A 1.5 kg copper block is given an initial speed of 3.00 m/s on a rough horizontal surface. Because of friction, the block eventually comes to rest. (a) If the block absorbs 85% of its initial kinetic energy as internal energy, calculate its increase in temperature. (b) What happens to the remaining energy?

(a) To calculate the increase in temperature of the copper block, we first need to determine its initial kinetic energy. The kinetic energy (KE) is given by the formula:

\[ KE = \frac{1}{2}mv^2 \]

where \( m \) is the mass of the block and \( v \) is its initial speed. Plugging in the given values, we get:

\[ KE = \frac{1}{2} \times 1.5 \text{ kg} \times (3.00 \text{ m/s})^2 = \frac{1}{2} \times 1.5 \times 9 = 6.75 \text{ J} \]

Now, it’s given that 85% of this energy is converted into internal energy, which is responsible for the increase in temperature. Therefore, the energy absorbed as internal energy is:

\[ \text{Internal Energy} = 0.85 \times 6.75 \text{ J} = 5.7375 \text{ J} \]

The relationship between the energy transfer as heat (\( Q \)), the mass (\( m \)), the specific heat capacity (\( c \)), and the temperature change (\( \Delta T \)) is given by:

\[ Q = mc\Delta T \]

The specific heat capacity \( c \) for copper is approximately \( 385 \text{ J/(kg·°C)} \).
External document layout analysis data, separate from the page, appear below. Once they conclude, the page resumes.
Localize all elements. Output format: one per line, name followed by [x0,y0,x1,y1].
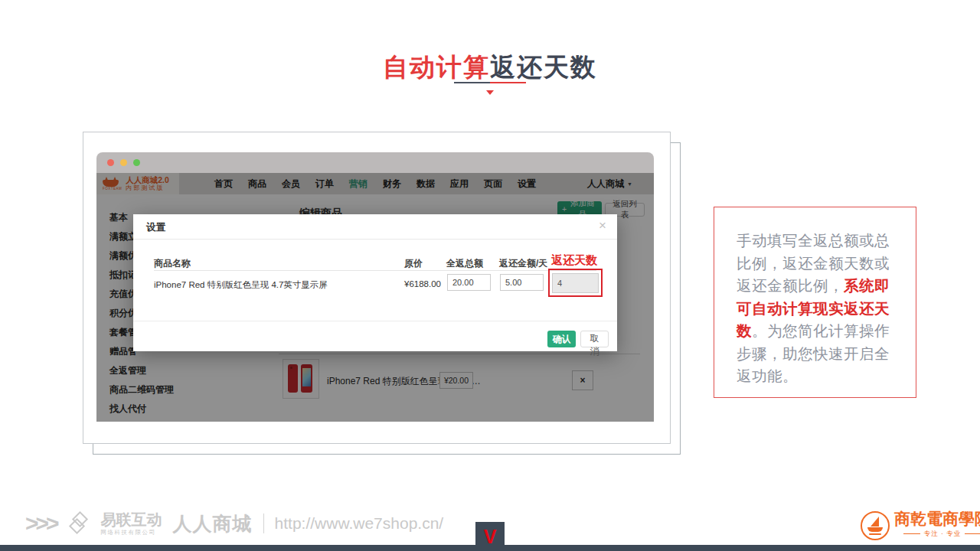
boat-icon [861,511,890,540]
yilian-logo-icon [70,514,90,533]
close-window-button[interactable] [107,159,114,166]
slide-title-red: 自动计算 [383,53,490,81]
website-url: http://www.we7shop.cn/ [275,514,444,533]
academy-name: 商乾電商學院 [894,511,980,527]
partner-logo-subtext: 网络科技有限公司 [101,530,162,536]
col-header-return-days-highlighted: 返还天数 [551,253,597,268]
screenshot-card: FOXTEAM 人人商城2.0 内部测试版 首页 商品 会员 订单 营销 财务 … [83,132,671,444]
note-text-after: 。为您简化计算操作步骤，助您快速开启全返功能。 [737,322,890,384]
row-original-price: ¥6188.00 [404,279,441,289]
total-return-input[interactable] [447,274,491,291]
col-header-product-name: 商品名称 [154,257,191,270]
settings-modal: 设置 × 商品名称 原价 全返总额 返还金额/天 返还天数 iPhone7 Re… [133,214,617,351]
v-letter: V [484,527,497,546]
cancel-button[interactable]: 取消 [580,331,609,347]
window-titlebar [96,152,654,173]
amount-per-day-input[interactable] [500,274,544,291]
col-header-total-return: 全返总额 [446,257,483,270]
modal-header: 设置 × [133,214,617,240]
return-days-input-readonly[interactable] [552,273,599,293]
chevrons-icon: >>> [25,512,60,535]
table-header-divider [154,270,596,271]
col-header-amount-per-day: 返还金额/天 [499,257,547,270]
academy-logo: 商乾電商學院 专注 · 专业 [861,511,980,540]
minimize-window-button[interactable] [120,159,127,166]
row-product-name: iPhone7 Red 特别版红色呈现 4.7英寸显示屏 [154,279,328,291]
maximize-window-button[interactable] [133,159,140,166]
confirm-button[interactable]: 确认 [547,331,576,347]
slide-title-dark: 返还天数 [490,53,597,81]
v-badge: V [475,522,505,551]
modal-title: 设置 [146,221,165,234]
close-icon[interactable]: × [599,219,606,232]
slogan-dash-left [903,533,920,534]
note-text: 手动填写全返总额或总比例，返还金额天数或返还金额比例，系统即可自动计算现实返还天… [737,230,891,388]
col-header-price: 原价 [404,257,423,270]
slogan-dash-right [965,533,980,534]
renren-shop-logo-text: 人人商城 [173,511,253,536]
academy-slogan: 专注 · 专业 [924,530,962,537]
note-panel: 手动填写全返总额或总比例，返还金额天数或返还金额比例，系统即可自动计算现实返还天… [714,207,916,398]
title-caret-icon [486,90,494,95]
footer-divider [263,514,264,533]
footer-brand-strip: >>> 易联互动 网络科技有限公司 人人商城 http://www.we7sho… [25,508,443,539]
table-bottom-divider [133,321,617,321]
slide-title: 自动计算返还天数 [0,51,980,85]
title-underline [454,82,526,83]
partner-logo-text: 易联互动 [101,512,162,527]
Solving for \( \Delta T \) and substituting the known values, we have:

\[ 5.7375 \text{ J} = 1.5 \text{ kg} \times 385 \text{ J/(kg·°C)} \times \Delta T \]

\[ \Delta T = \frac{5.7375 \text{ J}}{1.5 \text{ kg} \times 385 \text{ J/(kg·°C)}} \]

\[ \Delta T = \frac{5.7375}{577.5} \text{ °C} \]

\[ \Delta T \approx 0.00994 \text{ °C} \]

So, the increase in temperature of the copper block is approximately 0.00994 degrees Celsius.

(b) The remaining 15% of the energy is probably dissipated into the environment—mostly into the surrounding air and the surface on which the block was sliding—due to friction and as sound. These types of energy transfers typically heat the surroundings rather than the object in question.